WHAT IS EXPECTED: Only the lines from the line containing "Subject: left lung upper lobe. (SVG masks)" to the end of the records, both included, belong in the answer, copied exactly.

━━━━━ PROVIDED DATA

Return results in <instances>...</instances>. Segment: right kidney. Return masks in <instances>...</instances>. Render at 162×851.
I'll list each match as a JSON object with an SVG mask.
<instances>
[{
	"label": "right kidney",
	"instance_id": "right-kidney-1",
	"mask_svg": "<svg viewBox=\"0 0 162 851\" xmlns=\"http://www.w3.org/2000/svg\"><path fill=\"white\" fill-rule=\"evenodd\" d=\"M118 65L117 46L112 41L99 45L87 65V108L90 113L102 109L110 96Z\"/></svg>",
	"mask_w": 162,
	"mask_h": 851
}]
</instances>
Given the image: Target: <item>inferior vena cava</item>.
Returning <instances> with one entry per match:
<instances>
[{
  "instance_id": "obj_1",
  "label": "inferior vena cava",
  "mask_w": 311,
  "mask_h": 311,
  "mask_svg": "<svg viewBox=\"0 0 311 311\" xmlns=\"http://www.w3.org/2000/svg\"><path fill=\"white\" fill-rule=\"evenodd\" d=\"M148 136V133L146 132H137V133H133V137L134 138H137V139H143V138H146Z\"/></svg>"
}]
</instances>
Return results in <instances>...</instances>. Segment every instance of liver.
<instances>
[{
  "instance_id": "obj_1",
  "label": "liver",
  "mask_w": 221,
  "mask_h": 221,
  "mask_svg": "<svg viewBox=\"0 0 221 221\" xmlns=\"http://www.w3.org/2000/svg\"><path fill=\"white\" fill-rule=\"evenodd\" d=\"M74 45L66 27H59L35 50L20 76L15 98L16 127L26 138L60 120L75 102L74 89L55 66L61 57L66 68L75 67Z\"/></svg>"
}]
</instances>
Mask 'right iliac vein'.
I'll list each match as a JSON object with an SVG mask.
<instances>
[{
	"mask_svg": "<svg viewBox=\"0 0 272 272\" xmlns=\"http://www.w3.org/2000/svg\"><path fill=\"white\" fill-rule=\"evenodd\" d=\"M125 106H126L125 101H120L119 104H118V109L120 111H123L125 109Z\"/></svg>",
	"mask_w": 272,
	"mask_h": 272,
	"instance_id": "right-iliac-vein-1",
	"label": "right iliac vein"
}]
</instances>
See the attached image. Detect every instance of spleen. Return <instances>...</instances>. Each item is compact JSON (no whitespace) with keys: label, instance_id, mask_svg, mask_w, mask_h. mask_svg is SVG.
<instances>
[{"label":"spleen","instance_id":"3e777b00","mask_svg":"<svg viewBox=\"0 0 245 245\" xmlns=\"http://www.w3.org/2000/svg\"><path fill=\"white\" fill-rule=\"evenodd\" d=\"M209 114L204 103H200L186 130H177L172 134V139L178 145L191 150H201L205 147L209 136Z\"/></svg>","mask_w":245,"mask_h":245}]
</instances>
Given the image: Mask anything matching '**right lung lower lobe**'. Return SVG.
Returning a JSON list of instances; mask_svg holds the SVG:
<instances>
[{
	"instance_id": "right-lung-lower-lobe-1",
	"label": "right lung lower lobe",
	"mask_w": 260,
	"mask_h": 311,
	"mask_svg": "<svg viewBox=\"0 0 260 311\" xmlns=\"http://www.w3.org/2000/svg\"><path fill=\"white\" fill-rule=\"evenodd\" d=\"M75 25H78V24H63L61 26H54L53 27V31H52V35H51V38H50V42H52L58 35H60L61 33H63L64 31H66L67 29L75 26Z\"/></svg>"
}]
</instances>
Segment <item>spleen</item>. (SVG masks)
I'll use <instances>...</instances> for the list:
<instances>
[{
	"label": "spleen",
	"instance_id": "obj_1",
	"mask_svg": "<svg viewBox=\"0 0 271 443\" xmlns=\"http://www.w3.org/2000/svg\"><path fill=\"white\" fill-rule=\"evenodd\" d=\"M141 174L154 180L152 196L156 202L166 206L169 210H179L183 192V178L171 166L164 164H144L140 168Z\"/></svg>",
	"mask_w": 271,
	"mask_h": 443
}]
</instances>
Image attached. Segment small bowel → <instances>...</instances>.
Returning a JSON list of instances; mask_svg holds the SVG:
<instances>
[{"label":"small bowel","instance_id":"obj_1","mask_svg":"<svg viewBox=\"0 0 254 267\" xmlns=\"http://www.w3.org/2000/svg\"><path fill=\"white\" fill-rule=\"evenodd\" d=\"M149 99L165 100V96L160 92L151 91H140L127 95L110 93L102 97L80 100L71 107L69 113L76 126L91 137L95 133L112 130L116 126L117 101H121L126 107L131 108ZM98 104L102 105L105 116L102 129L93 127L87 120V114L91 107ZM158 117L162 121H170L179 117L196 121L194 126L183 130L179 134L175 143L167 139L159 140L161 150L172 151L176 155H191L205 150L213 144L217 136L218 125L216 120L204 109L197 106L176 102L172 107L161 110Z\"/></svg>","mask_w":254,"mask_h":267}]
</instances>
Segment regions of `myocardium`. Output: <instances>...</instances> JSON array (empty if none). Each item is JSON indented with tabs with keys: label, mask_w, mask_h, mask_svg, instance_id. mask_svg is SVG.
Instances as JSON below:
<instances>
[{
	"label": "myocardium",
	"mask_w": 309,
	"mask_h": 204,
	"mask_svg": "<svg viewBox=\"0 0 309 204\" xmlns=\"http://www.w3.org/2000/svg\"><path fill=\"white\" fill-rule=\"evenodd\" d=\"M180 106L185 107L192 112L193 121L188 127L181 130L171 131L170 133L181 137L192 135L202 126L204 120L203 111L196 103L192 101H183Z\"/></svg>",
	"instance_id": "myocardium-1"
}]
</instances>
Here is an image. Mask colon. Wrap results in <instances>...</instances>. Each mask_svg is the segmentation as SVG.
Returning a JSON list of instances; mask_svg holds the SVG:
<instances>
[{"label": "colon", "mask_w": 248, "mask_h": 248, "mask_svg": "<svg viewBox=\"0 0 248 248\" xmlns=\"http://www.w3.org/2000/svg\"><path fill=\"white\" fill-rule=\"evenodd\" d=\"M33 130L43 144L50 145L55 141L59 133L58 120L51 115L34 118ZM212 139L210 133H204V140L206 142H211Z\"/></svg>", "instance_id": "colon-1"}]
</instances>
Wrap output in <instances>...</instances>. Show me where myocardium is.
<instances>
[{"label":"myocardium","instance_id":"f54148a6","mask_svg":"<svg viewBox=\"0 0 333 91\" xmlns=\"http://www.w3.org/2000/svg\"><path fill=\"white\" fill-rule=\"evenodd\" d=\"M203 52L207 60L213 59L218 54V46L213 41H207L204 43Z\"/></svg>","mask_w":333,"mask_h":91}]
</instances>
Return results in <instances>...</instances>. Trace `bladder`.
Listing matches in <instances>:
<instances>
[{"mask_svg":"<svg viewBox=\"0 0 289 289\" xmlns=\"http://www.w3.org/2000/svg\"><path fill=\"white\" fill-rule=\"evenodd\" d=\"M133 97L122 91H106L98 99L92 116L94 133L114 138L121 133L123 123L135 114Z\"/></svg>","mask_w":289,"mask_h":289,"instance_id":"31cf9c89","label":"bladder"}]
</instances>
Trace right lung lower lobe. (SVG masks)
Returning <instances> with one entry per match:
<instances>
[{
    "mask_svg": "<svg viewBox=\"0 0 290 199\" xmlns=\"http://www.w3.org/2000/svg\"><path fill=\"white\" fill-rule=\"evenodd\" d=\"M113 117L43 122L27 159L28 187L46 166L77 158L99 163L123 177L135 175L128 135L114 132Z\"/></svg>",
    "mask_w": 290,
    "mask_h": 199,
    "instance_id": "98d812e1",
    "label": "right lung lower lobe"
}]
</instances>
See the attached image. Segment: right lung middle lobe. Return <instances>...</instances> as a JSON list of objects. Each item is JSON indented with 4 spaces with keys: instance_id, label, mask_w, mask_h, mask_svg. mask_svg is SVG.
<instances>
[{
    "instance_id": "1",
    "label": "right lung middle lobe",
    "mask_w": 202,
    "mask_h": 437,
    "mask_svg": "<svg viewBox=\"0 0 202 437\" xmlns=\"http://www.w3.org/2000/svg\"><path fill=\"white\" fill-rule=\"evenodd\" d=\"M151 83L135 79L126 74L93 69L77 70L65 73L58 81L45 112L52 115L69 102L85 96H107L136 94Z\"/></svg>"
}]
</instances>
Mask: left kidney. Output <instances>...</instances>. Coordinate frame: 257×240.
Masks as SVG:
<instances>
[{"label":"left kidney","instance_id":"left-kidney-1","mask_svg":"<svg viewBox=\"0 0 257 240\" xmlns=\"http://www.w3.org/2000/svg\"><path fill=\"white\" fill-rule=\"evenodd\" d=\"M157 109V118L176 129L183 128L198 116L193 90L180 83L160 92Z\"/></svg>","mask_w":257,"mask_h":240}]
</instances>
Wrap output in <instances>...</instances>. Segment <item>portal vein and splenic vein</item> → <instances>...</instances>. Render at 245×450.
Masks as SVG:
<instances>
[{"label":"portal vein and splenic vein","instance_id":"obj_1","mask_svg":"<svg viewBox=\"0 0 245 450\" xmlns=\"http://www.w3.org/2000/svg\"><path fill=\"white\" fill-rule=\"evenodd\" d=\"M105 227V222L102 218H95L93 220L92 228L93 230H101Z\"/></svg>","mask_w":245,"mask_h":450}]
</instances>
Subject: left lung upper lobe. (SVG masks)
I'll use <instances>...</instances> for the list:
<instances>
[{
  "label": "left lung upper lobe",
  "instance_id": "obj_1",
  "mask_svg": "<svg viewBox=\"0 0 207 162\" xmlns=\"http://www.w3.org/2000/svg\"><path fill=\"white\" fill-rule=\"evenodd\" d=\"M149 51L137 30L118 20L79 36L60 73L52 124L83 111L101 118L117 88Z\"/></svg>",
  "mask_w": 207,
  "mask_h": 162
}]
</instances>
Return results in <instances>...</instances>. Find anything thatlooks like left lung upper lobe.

━━━━━━━━━━

TASK RESULT:
Subject: left lung upper lobe. (SVG masks)
I'll use <instances>...</instances> for the list:
<instances>
[{
  "label": "left lung upper lobe",
  "instance_id": "obj_1",
  "mask_svg": "<svg viewBox=\"0 0 207 162\" xmlns=\"http://www.w3.org/2000/svg\"><path fill=\"white\" fill-rule=\"evenodd\" d=\"M149 51L137 30L118 20L79 36L60 73L52 124L83 111L101 118L117 88Z\"/></svg>",
  "mask_w": 207,
  "mask_h": 162
}]
</instances>
Return results in <instances>...</instances>. Find anything thatlooks like left lung upper lobe.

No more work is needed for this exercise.